Speaking on the BBC’s Panorama programme, to be shown this evening,[mon] Mr Dillon said that if Nice ruled that a drug was too expensive, then it was wrong for individual PCTs to agree to pay for treatment if it was not available to patients elsewhere.

He said: “An almost limitless amount of money could be spent in this case on the health system.

“When you limit it then you set up the need to make choices and sometimes those choices are very difficult and very painful

“It is crushingly disappointing for anybody for whatever reason who has pinned their hopes on a new treatment, and so we don’t take these decisions lightly and it’s why we take great care and sometimes why we take longer than people would like to make those decisions.

“It shouldn’t make any difference where you live. There ought to be a common basis for making decisions about exceptional circumstances and I think anybody who uses the NHS for their care is entitled to expect that.

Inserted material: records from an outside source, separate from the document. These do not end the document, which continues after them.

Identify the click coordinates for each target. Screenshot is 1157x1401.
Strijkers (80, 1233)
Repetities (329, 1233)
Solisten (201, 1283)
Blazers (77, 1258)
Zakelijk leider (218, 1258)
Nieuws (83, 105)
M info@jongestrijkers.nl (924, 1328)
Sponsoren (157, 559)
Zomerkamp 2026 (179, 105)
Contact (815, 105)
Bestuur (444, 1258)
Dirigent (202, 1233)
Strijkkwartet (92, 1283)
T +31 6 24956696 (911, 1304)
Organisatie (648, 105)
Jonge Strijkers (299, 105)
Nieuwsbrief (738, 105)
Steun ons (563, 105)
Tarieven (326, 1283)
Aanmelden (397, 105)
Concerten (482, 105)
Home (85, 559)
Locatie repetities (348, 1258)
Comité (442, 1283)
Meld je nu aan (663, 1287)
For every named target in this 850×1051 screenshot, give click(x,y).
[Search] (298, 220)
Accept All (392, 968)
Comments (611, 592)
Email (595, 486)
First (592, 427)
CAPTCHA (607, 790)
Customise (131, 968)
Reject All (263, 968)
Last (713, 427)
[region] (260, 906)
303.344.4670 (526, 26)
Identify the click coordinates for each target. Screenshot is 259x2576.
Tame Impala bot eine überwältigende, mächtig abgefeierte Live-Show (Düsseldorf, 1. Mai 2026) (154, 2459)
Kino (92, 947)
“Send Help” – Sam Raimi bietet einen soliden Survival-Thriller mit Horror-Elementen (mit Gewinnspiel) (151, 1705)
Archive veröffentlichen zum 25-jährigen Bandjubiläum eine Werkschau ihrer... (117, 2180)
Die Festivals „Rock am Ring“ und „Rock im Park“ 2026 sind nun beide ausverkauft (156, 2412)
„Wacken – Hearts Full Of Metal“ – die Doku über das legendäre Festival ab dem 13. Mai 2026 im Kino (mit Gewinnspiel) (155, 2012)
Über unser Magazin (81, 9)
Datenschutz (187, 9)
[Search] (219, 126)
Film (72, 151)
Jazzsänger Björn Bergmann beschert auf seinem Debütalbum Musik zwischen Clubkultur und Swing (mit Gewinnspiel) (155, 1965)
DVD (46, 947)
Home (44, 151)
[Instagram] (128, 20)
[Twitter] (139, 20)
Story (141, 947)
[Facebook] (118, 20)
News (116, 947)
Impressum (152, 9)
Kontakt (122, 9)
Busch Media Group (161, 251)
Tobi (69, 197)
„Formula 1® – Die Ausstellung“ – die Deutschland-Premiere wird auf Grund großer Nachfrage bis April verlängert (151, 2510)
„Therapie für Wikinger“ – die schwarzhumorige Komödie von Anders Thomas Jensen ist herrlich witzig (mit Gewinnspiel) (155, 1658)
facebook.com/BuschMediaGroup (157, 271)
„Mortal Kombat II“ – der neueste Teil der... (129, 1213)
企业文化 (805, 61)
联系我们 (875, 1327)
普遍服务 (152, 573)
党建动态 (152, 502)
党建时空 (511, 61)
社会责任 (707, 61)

“What they need to do is to find out from those who are making the decision what the basis of that decision is, and if they don’t think it’s reasonable, if they don’t think it compares appropriately with decisions that are taken elsewhere, ask why not.”

Nice came under fresh attack last week when it refused to approve new drugs for kidney cancer for NHS use on the grounds that the £30,000 price tag brought suffers only a few extra months.

Sir Michael countered the criticism by saying that the drugs could be produced at a tenth of the costs, accusing the pharmaceutical industry of seeking to inflate prices in order to boost executive salaries, which he said were linked to share prices.

He told The Observer: “Pharmaceutical companies have enjoyed double-digit growth year on year and they are out to sustain that, not least because their senior management’s earnings are related to the share price.

“It’s not in their interests to take less profits, personally as well as from the point of view of the business. All these incentives drive the price up.”

His claims were yesterday denied by drugs companies.

Andrew Lansley, the shadow secretary for health, called on the Government to address the high cost of drugs.

He said: “The problem lies less with the fact of Nice having to undertake cost effectiveness evaluations and more with the failure of the Government to ensure that the price paid for new cancer drugs reflects their clinical value.

“It is really for the government to explain why new cancer drugs are far more available elsewhere in Europe and America than they are through the NHS in this country.”

In the Panorama programme, Mr Dillon also warns that Nice may be unable to meet the recent pledge by Alan Johnson, the Health Secretary, to reduce the time taken to approve new drugs from three to two years.